### WHAT THIS TASK INVOLVES
When you print the records below, keep every word exact and leave out the images.

### Stored data entries
□ □ □ □ □ □ □
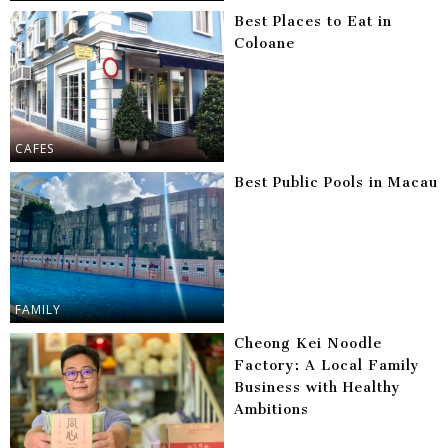
Best Places to Eat in
Coloane
CAFES
Best Public Pools in Macau
FAMILY
Cheong Kei Noodle
Factory: A Local Family
Business with Healthy
Ambitions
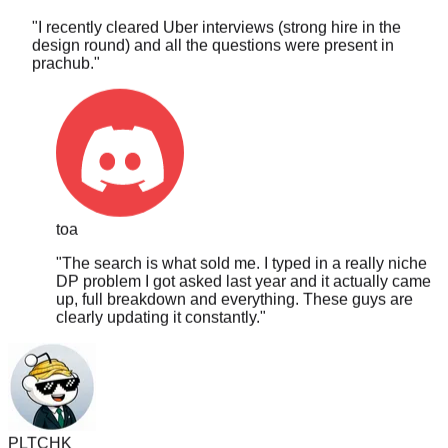
design round) and all the questions were present in
prachub.
"
toa
"
The search is what sold me. I typed in a really niche
DP problem I got asked last year and it actually came
up, full breakdown and everything. These guys are
clearly updating it constantly.
"
PLTCHK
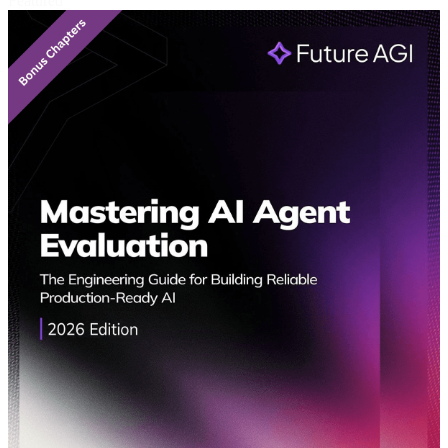
Featured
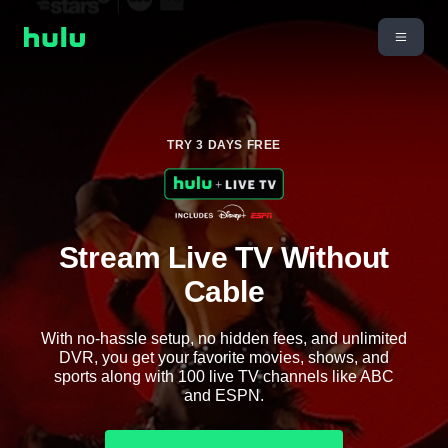
TRY 3 DAYS FREE
Stream Live TV Without
Cable
With no-hassle setup, no hidden fees, and unlimited
DVR, you get your favorite movies, shows, and
sports along with 100 live TV channels like ABC
and ESPN.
□ □ □ □ □ □ □
### SOLUTION TO THIS PROBLEM
Best Places to Eat in
Coloane
CAFES
Best Public Pools in Macau
FAMILY
Cheong Kei Noodle
Factory: A Local Family
Business with Healthy
Ambitions
design round) and all the questions were present in
prachub.
"
toa
"
The search is what sold me. I typed in a really niche
DP problem I got asked last year and it actually came
up, full breakdown and everything. These guys are
clearly updating it constantly.
"
PLTCHK
Featured
TRY 3 DAYS FREE
Stream Live TV Without
Cable
With no-hassle setup, no hidden fees, and unlimited
DVR, you get your favorite movies, shows, and
sports along with 100 live TV channels like ABC
and ESPN.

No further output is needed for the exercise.